Decision to destroy heel-prick tests reversed

Tuesday 26 March 2013 13.52
The heel-prick tests are carried out on all babies shortly after birth to screen for genetic diseases
The heel-prick tests are carried out on all babies shortly after birth to screen for genetic diseases

The Health Service Executive has been instructed to reverse the decision to destroy blood samples taken from newborn babies, which are known as heel-prick tests.

Minister for Health James Reilly has said that more than one million samples should not be destroyed.

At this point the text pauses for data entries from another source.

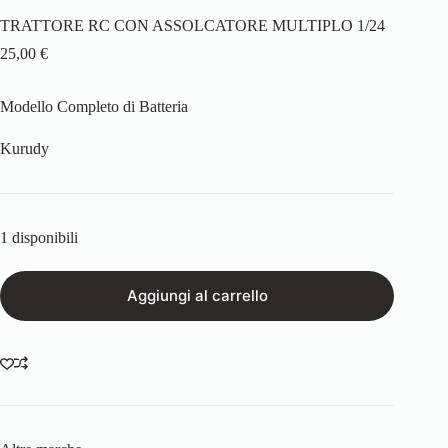
TRATTORE RC CON ASSOLCATORE MULTIPLO 1/24
25,00
€
Modello Completo di Batteria
Kurudy
1 disponibili
Aggiungi al carrello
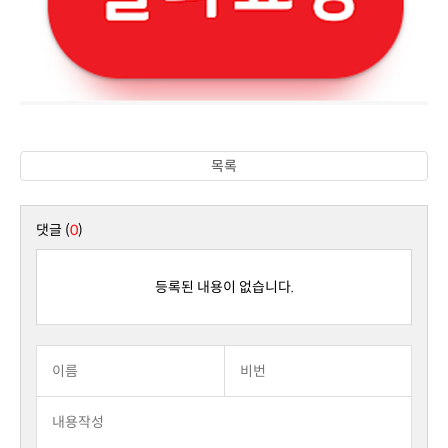
목록
댓글 (
0
)
등록된 내용이 없습니다.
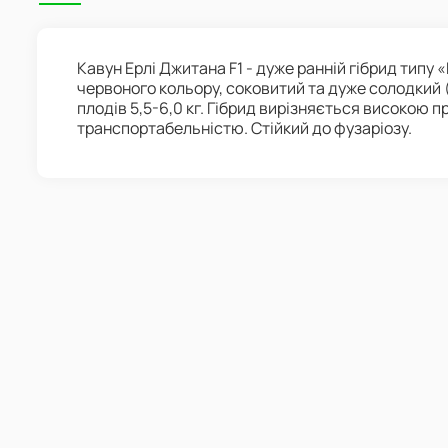
Кавун Ерлі Джитана F1 - дуже ранній гібрид типу 
червоного кольору, соковитий та дуже солодкий (в
плодів 5,5-6,0 кг. Гібрид вирізняється високою 
транспортабельністю. Стійкий до фузаріозу.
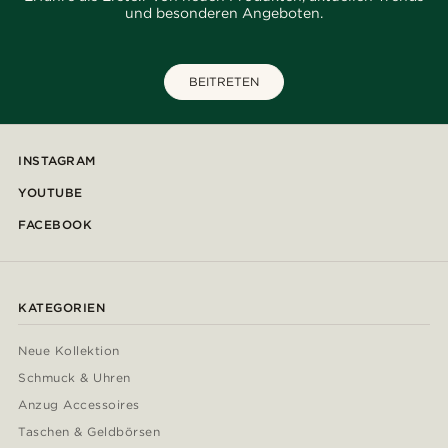
und besonderen Angeboten.
BEITRETEN
INSTAGRAM
YOUTUBE
FACEBOOK
KATEGORIEN
Neue Kollektion
Schmuck & Uhren
Anzug Accessoires
Taschen & Geldbörsen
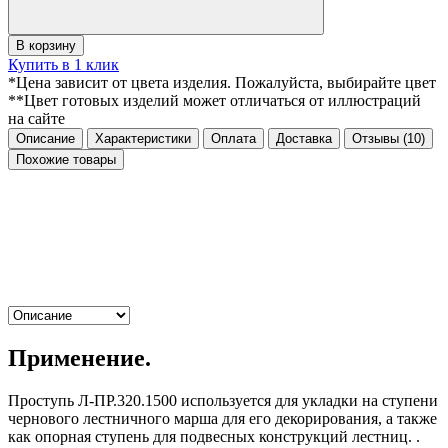
В корзину
Купить в 1 клик
*Цена зависит от цвета изделия. Пожалуйста, выбирайте цвет
**Цвет готовых изделий может отличаться от иллюстраций
на сайте
Описание
Характеристики
Оплата
Доставка
Отзывы
(10)
Похожие товары
Применение.
Проступь Л-ПР.320.1500 используется для укладки на ступени
чернового лестничного марша для его декорирования, а также
как опорная ступень для подвесных конструкций лестниц. .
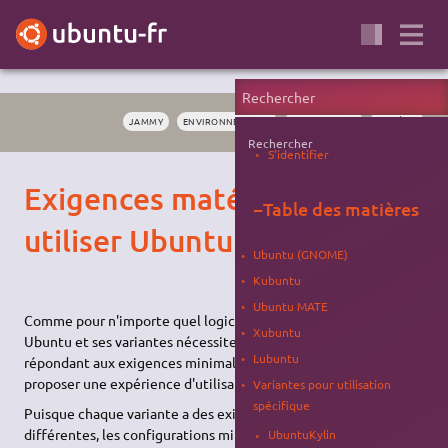
JAMMY
ENVIRONNEMENTS
INSTALLATION
SYSTÈME
Rechercher
S'identifier
Exigences matérielles pour
−
Table des matières
utiliser Ubuntu
Ubuntu (GNOME)
Kubuntu
Ubuntu MATE
Comme pour n'importe quel logiciel et système d'exploitation,
Xubuntu
Ubuntu et ses variantes nécessitent des systèmes performants,
Lubuntu
répondant aux exigences minimales ci-dessous, afin de
proposer une expérience d'utilisation agréable.
Variantes pour utilisation
spécifique
Puisque chaque variante a des exigences matérielles
différentes, les configurations minimales sont listées par
UbuntuKylin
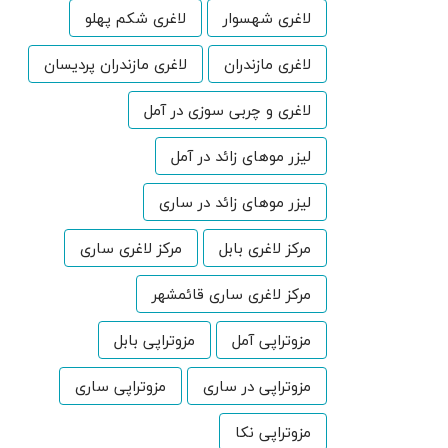
لاغری شهسوار
لاغری شکم پهلو
لاغری مازندران
لاغری مازندران پردیسان
لاغری و چربی سوزی در آمل
لیزر موهای زائد در آمل
لیزر موهای زائد در ساری
مرکز لاغری بابل
مرکز لاغری ساری
مرکز لاغری ساری قائمشهر
مزوتراپی آمل
مزوتراپی بابل
مزوتراپی در ساری
مزوتراپی ساری
مزوتراپی نکا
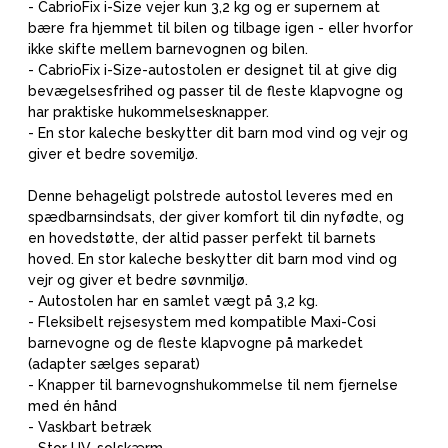
- CabrioFix i-Size vejer kun 3,2 kg og er supernem at
bære fra hjemmet til bilen og tilbage igen - eller hvorfor
ikke skifte mellem barnevognen og bilen.
- CabrioFix i-Size-autostolen er designet til at give dig
bevægelsesfrihed og passer til de fleste klapvogne og
har praktiske hukommelsesknapper.
- En stor kaleche beskytter dit barn mod vind og vejr og
giver et bedre sovemiljø.
Denne behageligt polstrede autostol leveres med en
spædbarnsindsats, der giver komfort til din nyfødte, og
en hovedstøtte, der altid passer perfekt til barnets
hoved. En stor kaleche beskytter dit barn mod vind og
vejr og giver et bedre søvnmiljø.
- Autostolen har en samlet vægt på 3,2 kg.
- Fleksibelt rejsesystem med kompatible Maxi-Cosi
barnevogne og de fleste klapvogne på markedet
(adapter sælges separat)
- Knapper til barnevognshukommelse til nem fjernelse
med én hånd
- Vaskbart betræk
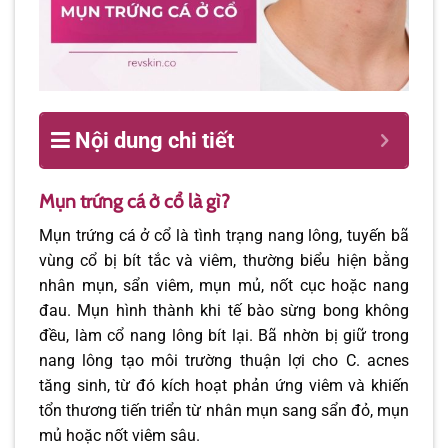
Nội dung chi tiết
Mụn trứng cá ở cổ là gì?
Mụn trứng cá ở cổ là tình trạng nang lông, tuyến bã
vùng cổ bị bít tắc và viêm, thường biểu hiện bằng
nhân mụn, sẩn viêm, mụn mủ, nốt cục hoặc nang
đau. Mụn hình thành khi tế bào sừng bong không
đều, làm cổ nang lông bít lại. Bã nhờn bị giữ trong
nang lông tạo môi trường thuận lợi cho C. acnes
tăng sinh, từ đó kích hoạt phản ứng viêm và khiến
tổn thương tiến triển từ nhân mụn sang sẩn đỏ, mụn
mủ hoặc nốt viêm sâu.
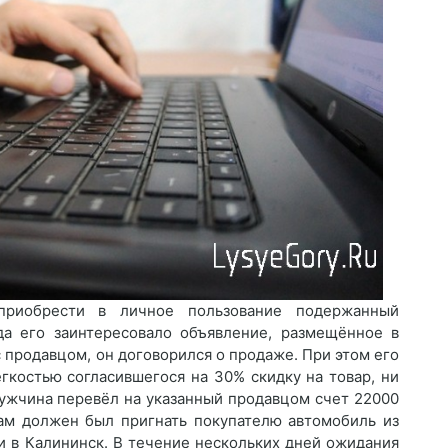
приобрести в личное пользование подержанный
да его заинтересовало объявление, размещённое в
 продавцом, он договорился о продаже. При этом его
ёгкостью согласившегося на 30% скидку на товар, ни
ужчина перевёл на указанный продавцом счет 22000
сам должен был пригнать покупателю автомобиль из
и в Калининск. В течение нескольких дней ожидания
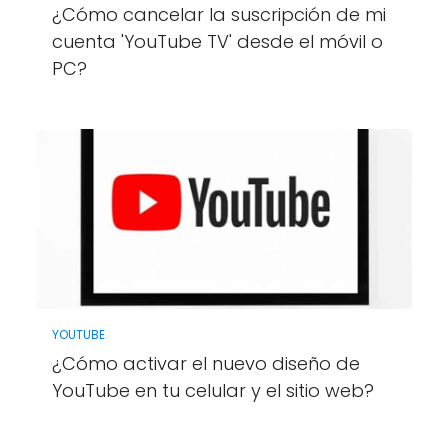
¿Cómo cancelar la suscripción de mi
cuenta 'YouTube TV' desde el móvil o
PC?
YOUTUBE
¿Cómo activar el nuevo diseño de
YouTube en tu celular y el sitio web?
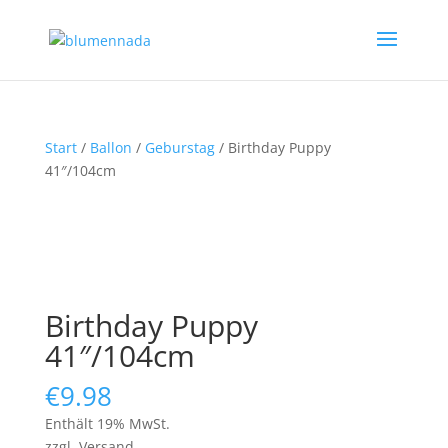
Start
/
Ballon
/
Geburstag
/ Birthday Puppy
41″/104cm
Birthday Puppy
41″/104cm
€
9.98
Enthält 19% MwSt.
zzgl. Versand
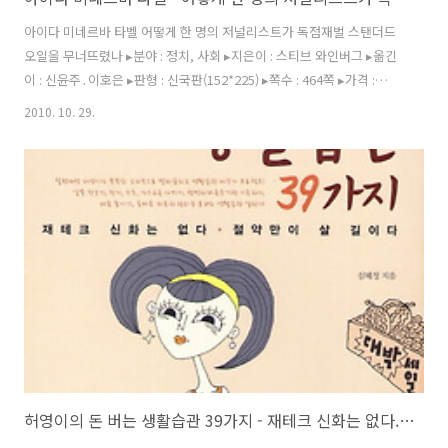
아이다 미네르바 타벨 어떻게 한 명의 저널리스트가 독점재벌 스탠더드
오일을 무너뜨렸나 ▸분야 : 정치, 사회 ▸지은이 : 스티브 와인버그 ▸옮긴
이 : 신윤주․이호은 ▸판형 : 신국판(152*225) ▸쪽수 : 464쪽 ▸가격 :
23,000원 ▸발행일 : 2010년 11월 10일 ▸ISBN : 978-89-94502-02-1
2010. 10. 29.
(03300) “진실은 세상을 좀 더 나은 곳으로 바꾸는 도구가 될 수 있다.”
"아이다 M. 타벨 vs. 존 D. 록펠러" 아이다 미네르바 타벨(Ida Minerva
Tarbell, 1857. 11. 5~1944. 1. 6)과 존 데이비슨 록펠러(John Davison
Rockefeller, 1839. 7. 8~1937. 5. 23)의 대결은 현대판 다윗과 골리앗
의 싸움이었다. 록..
허영이의 돈 버는 생활습관 39가지 - 재테크 신화는 없다. 절약만이 살 길이다.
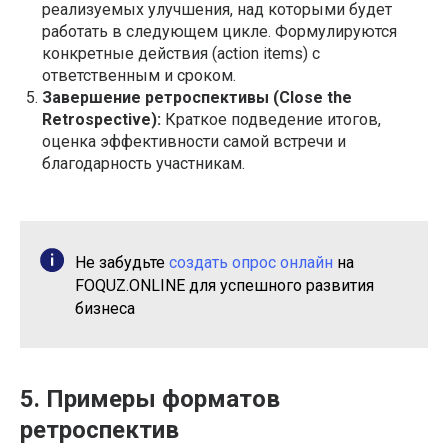
реализуемых улучшения, над которыми будет
работать в следующем цикле. Формулируются
конкретные действия (action items) с
ответственным и сроком.
Завершение ретроспективы (Close the
Retrospective):
Краткое подведение итогов,
оценка эффективности самой встречи и
благодарность участникам.
Не забудьте
создать опрос онлайн
на
FOQUZ.ONLINE для успешного развития
бизнеса
5. Примеры форматов
ретроспектив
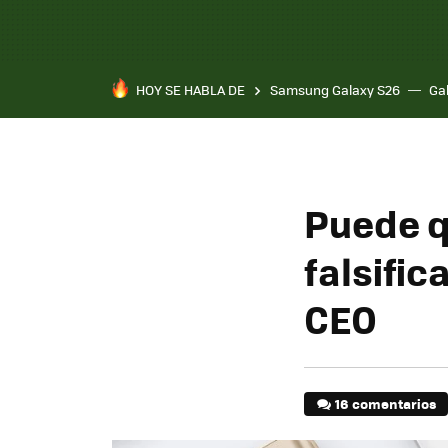
HOY SE HABLA DE
Samsung Galaxy S26
Ga
Puede q
falsifi
CEO
16 comentarios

The Irish Heart Foundation said the cards could save the lives of extended family members of more than 1,000 young victims of Sudden Cardiac Death.

The decision to dispose of the samples had been made because of fears that their retention without consent breached data protection legislation.

The heel-prick tests are carried out on all babies shortly after birth to screen for genetic diseases.

Unclaimed samples taken from children between 1984 and 2002 were set to be destroyed shortly.

Samples taken before 1 July 2011 were deemed to be in breach of EU data protection legislation.

The minister has now instructed that an expert group discuss the matter and consider how the samples may be archived.

Taoiseach Enda Kenny has said it is important to find out how other countries have managed the situation.

Speaking on his way into Cabinet this morning, Mr Kenny said the samples could have real value in the future as a result of changes in technology and medical science.

The IHF, which launched the "Stop the Destruction Now" campaign, has welcomed the decision to retain the tests.

Its chief executive Barry Dempsey said: "The latest announcement means the estimated 1,400 families affected will not lose their last chance of a genetic diagnosis in the future nor will the last remaining DNA of their child be destroyed.

"Our charity welcomes the return to meaningful discussion through an expert group to protect these 1,400 samples and to ensure they are stored appropriately with proper consent.

"We look forward to open consultation to bring a positive resolution to this important issue."